軽く無視しながら家まで着くと、2人は其処までついて来た。それだけではなく、家まで入って来た。
「おい、そこの狐と天狗。誰が入っていいと言った。」
玄関で俺は仁王立ちして2人の行く手を遮った。知り合いでもないのに勝手に家に入るのは可笑しいだろう、と。それを聞いた狐と天狗は顔を見合わせ、答えた。
「じゃあ、旦那と俺達が知り合いになればいいんだな。俺はルタ。見ての通り、三尾の狐でさあ。」
「我の名はラゴ。日本の妖が洋風な名前なのかと馬鹿にするでない。我々も望んだ名では無い故。」
待て。待て待て。何で自己紹介してんの。俺の家に入り浸るつもりか。しかも既に家に入って来てるし。何やら俺の冷蔵庫を勝手に開けて酒を取り出し、どんちゃん騒ぎだ。仕方ない。酒のツマミになりそうな物を作ってやるか。よし、メンマと鮭とばにしよう。俺は台所に行ってツマミを作り始めた。

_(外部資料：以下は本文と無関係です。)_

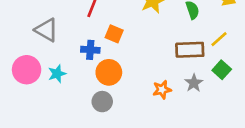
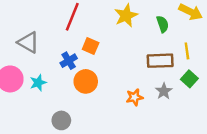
yellow line: (219, 39) -> (187, 51), turned -56
blue cross: (90, 50) -> (69, 61), turned -35
gray circle: (102, 102) -> (61, 120), moved

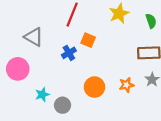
orange circle: (86, 81) -> (94, 87), moved
cyan star: (38, 83) -> (42, 95), moved

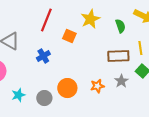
orange square: (88, 40) -> (69, 36), moved
gray circle: (63, 105) -> (44, 98), moved

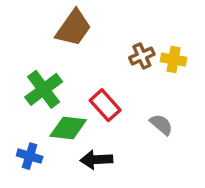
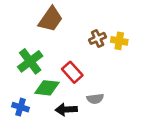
gray semicircle: (161, 124) -> (95, 99), moved, turned 133

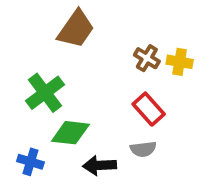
brown cross: (98, 38) -> (147, 58), turned -35
red rectangle: (72, 72) -> (149, 109), moved

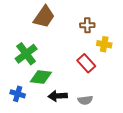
brown cross: (147, 58) -> (87, 25), moved, turned -32
yellow cross: (180, 62) -> (104, 44), moved
gray semicircle: (143, 149) -> (85, 100), moved

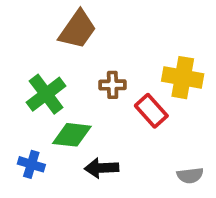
brown cross: (87, 25) -> (113, 85), moved
yellow cross: (104, 44) -> (183, 78), size x1.5
gray semicircle: (85, 100) -> (190, 175), moved

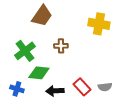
yellow cross: (183, 78) -> (99, 24), moved
red rectangle: (151, 111) -> (82, 87), moved
gray semicircle: (190, 175) -> (105, 87), moved

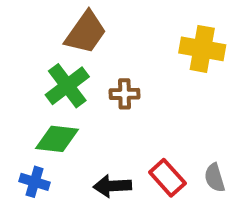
green cross: (25, 51) -> (67, 86), moved
green diamond: (39, 73) -> (57, 139), moved
gray semicircle: (105, 87) -> (215, 178), turned 80

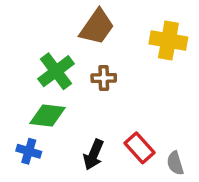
brown trapezoid: (86, 33) -> (97, 27), moved
gray semicircle: (215, 178) -> (175, 163), moved
black arrow: (112, 186) -> (93, 155), turned -64

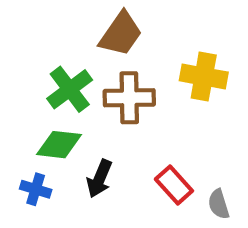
yellow cross: (168, 41) -> (204, 76), moved
brown cross: (104, 78) -> (129, 98), size x1.6
black arrow: (93, 155) -> (99, 179), moved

ツマミのメンマと鮭とばが出来たので、リビングで煩く跳ねまわっているルタを呼び止め、ツマミが乗った皿を渡すとルタは喜んで跳ねまわり、ラゴとまた飲み始めた。
「旦那!お前、良い奴だな!気に入った!!」
「主、感謝する。」
2人から感謝されて、俺は少し嬉しくなり、自分の部屋に入って行った。
しばらくしてリビングからラゴが顔を出し、俺の顔を見て尋ねた。
「そういえば、まだ主の名を存ぜぬ。名を申せ。」
「白金勇希。この町で医者をしている。」
「ほお、医者。我も人間界では医者の世話になった事があるぞ。怪我をした我の手当てをしてくれた。」
「そうか。診てくれた医者が優しい奴で良かったな。」
その夜は妖怪2人のプチ宴会に付き合ってやって、酔い潰れて寝てしまった2人に布団を被せて、寝室で眠りについた。その日からラゴは積極的に俺の所に来て話しかけて来た。